I genitori decidono di fargli seguire una dieta senza glutine, e il piccolo Lucas di soli sette mesi muore. Pesava solo 4 chili. Al via il processo ai genitori

La dieta gluten-free può essere pericolosa se non si è celiaci
La dieta gluten-free può essere pericolosa se non si è celiaci (Pixelbliss | shutterstock.com)

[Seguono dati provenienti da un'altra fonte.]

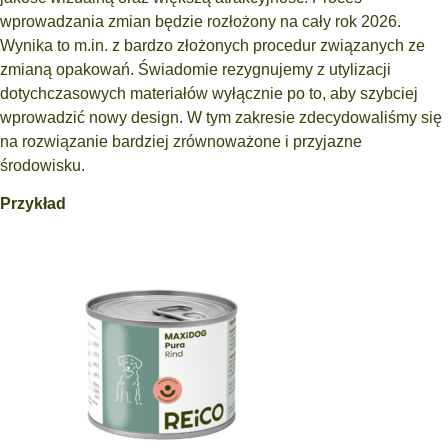
wprowadzania zmian będzie rozłożony na cały rok 2026.
Wynika to m.in. z bardzo złożonych procedur związanych ze
zmianą opakowań. Świadomie rezygnujemy z utylizacji
dotychczasowych materiałów wyłącznie po to, aby szybciej
wprowadzić nowy design. W tym zakresie zdecydowaliśmy się
na rozwiązanie bardziej zrównoważone i przyjazne
środowisku.
Przykład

BELGIO – Una coppia di commercianti di Beveren nel 2014 decide di alimentare il proprio figlio Lucas, neonato di sette mesi, con una dieta gluten-free – che oggi va tanto di moda tra le persone che non sono celiache e che non la dovrebbero seguire. Il piccolo, che pesava la metà di quanto avrebbe dovuto (soltanto 4 kg) per la sua età, dopo un po’ muore. Secondo i medici era denutrito. Ora parte il processo alla madre.

Scelte sconsiderate
Il mestiere del genitore è il più difficile che esista. E anche se in genere tutto quello che si fa, lo si fa appunto per il ‘bene’ dei propri figli, non sempre le scelte sono giuste. Si parte sempre da concetto di ‘buona fede’, tuttavia quando accade che un bambino muore a causa delle convinzioni personali dei genitori, viene da pensare. È accaduto per esempio quando i genitori sono vegani e decidono arbitrariamente che lo debbano essere anche i figli. E ora, anche una coppia che gestiva un negozio di alimenti naturali, aveva deciso di far seguire al proprio figlio una dieta senza glutine basandosi su una diagnosi di celiachia fatta da loro stessi. E lui, come è capitato altre volte, il 6 giugno 2014 è morto.

La notizia
A divulgare la notizia solo ora sono stati i media locali, poiché ha appena preso il via il processo ai genitori, i quali pare non si fossero rivolti ai medici anche se nei giorni precedenti il decesso il bambino facesse fatica a respirare. Secondo quanto appurato dall’autopsia, il piccolo era disidratato e lo stomaco era completamente vuoto. I PM belgi dell’accusa hanno fatto sapere che: «I genitori hanno determinato da sé la diagnosi che il loro bambino era intollerante al glutine e aveva un’allergia al lattosio. Non un singolo medico aveva un dossier su Lucas e i Servizi di Protezione del Bambino non sapevano nulla di essi». I genitori, secondo l’accusa, avrebbero anche portato il piccolo Lucas da un medico omeopata, quando il bambino stava già morendo di fame, invece di portarlo in ospedale. Per l’accusa il reato ascritto ai genitori è di negligenza, anche se la difesa sostiene che abbiano agito in buona fede.

La difesa
In una dichiarazione, il padre del bimbo, Peter S. ha detto di non essersi rivolto a un medico perché lui e la moglie non avevano notato nulla di insolito. La madre, Sandrina V., ha dichiarato che non avrebbero mai voluto provocare la morte del figlio. Il legale della coppia, avvocato Van Meirvenne, avrebbe detto che il bambino aveva un problema alimentare. E’ stato infatti alimentato con latte ‘alternativo’ perché aveva mostrato di avere dei crampi quando gli era stato dato il biberon con il latte per neonati. Così, si è passati a ‘latte’ di avena, latte di riso, latte di quinoa e via discorrendo. Tutti i prodotti che i due vendevano nel loro negozio.

Gluten-free mania
Come purtroppo sappiamo, oggi la dieta gluten-free è divenuta una mania – o moda. Tuttavia, se è una misura necessaria per chi è celiaco, non lo è per chi questi seri problemi non ce li ha. Escludere il glutine dalla dieta senza reale e accertato motivo può essere molto pericoloso per la salute, avvertono i medici. Pensiamoci bene, dunque, prima di decidere di alimentarsi in questo modo.